Edward Stroz, the firm’s founder and a former FBI agent, says that while companies may have found this idea too intrusive in the past, he’s seen a change in perception in the past year. He’s still careful when discussing the software, describing it as a way to help employers build a “caring workplace.” He offers the scenario of a star trader at a bank who’s disappointed with the size of her annual bonus. Instead of being blindsided when she defects to a rival, a bank using Scout could identify her discontent early and make sure she doesn’t take sensitive data or other team members with her.
Looming in the background is the question of how to balance employees’ privacy with more intensive monitoring. Dtex says it makes user data anonymous, replacing names with codes and matching names to activity only when necessary for an investigation. That helps companies monitor effectively and comply with privacy laws in countries such as Germany and Switzerland, Koo says. Randy Trzeciak, a cybersecurity specialist at Carnegie Mellon, says it’s important for companies to keep their lawyers in the loop and to outline a clear, well-communicated, and consistently enforced policy, so there’s no perception of selective monitoring.

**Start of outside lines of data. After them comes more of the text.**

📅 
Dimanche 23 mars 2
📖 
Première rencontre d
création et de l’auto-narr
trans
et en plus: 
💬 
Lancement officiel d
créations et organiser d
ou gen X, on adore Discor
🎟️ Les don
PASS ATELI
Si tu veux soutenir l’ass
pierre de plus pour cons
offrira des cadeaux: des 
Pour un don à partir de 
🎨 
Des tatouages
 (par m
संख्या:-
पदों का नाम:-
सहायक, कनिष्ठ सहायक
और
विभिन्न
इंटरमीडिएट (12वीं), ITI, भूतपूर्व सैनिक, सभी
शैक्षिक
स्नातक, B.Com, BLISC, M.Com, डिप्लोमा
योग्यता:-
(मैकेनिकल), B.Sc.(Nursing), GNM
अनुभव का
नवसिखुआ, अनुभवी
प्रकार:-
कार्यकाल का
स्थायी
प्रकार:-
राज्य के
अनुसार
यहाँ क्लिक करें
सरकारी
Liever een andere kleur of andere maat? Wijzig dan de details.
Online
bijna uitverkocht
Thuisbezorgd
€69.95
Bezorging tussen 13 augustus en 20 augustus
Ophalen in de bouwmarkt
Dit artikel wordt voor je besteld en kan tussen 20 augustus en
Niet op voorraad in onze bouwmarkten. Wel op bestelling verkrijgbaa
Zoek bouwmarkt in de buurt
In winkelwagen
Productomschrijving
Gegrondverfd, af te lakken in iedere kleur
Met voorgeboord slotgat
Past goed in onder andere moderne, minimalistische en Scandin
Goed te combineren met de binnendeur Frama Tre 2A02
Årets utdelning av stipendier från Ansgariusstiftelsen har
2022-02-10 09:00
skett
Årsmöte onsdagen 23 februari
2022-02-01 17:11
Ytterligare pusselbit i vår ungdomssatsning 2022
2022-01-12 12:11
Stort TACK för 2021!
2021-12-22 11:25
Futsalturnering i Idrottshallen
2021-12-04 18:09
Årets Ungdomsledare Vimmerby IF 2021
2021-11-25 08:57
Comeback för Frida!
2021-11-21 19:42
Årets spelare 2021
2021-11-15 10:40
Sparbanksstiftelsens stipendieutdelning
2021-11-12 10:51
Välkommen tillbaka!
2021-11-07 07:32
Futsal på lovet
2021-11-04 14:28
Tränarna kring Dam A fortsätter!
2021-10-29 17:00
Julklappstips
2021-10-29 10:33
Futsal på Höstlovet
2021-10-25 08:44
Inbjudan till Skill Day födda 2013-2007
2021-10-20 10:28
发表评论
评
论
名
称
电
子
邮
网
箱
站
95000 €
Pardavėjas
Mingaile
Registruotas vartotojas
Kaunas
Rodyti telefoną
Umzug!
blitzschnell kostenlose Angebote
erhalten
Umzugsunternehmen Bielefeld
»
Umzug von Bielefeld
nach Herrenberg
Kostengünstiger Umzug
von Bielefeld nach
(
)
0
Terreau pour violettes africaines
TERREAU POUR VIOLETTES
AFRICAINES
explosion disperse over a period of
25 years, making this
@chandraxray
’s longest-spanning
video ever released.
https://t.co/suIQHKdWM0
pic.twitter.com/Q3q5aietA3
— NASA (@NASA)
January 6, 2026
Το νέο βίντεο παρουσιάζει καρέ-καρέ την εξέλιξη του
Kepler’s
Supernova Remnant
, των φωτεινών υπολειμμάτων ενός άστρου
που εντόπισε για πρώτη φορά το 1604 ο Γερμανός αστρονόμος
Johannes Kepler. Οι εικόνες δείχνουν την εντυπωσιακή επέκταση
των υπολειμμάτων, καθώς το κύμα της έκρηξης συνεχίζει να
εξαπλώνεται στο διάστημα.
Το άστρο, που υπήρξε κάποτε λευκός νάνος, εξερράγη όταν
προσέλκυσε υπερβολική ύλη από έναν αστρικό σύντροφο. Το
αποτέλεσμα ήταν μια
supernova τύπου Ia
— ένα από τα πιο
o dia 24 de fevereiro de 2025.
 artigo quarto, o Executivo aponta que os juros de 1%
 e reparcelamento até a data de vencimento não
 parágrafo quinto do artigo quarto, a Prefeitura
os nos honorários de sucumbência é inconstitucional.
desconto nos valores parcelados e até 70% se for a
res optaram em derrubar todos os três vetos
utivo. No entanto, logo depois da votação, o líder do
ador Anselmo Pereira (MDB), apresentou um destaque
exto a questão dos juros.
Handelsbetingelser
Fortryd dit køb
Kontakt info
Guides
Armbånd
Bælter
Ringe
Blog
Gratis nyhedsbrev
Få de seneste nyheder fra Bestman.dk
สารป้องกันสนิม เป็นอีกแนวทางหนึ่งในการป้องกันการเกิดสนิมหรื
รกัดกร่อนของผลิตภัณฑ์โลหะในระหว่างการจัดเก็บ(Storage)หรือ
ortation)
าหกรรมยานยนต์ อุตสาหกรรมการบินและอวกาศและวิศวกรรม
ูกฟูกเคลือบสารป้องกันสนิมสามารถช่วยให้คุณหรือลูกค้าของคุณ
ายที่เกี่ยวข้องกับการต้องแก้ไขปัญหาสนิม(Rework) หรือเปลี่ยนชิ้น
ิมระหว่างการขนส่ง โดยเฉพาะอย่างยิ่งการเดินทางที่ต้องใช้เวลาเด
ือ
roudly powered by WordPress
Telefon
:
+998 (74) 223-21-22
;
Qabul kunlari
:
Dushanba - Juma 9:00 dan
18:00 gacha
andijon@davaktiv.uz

Some of the methods at companies that hire Securonix make even Baikalov wonder how much is too much. He cites the practice of matching information on user behavior online with feeds from video cameras and other systems that monitor physical locations. Some companies, he says, have created ticket systems so employees can report suspicious behavior by colleagues. “Is it too much, or is it actually the right amount of diligence?” he says. “I’m really curious how much we will get out of it. It’s really the extreme in kind of Orwell-like monitoring.”
The bottom line: About 20 companies sell tools to monitor employee behavior—from e-mail habits to database access—and flag risks.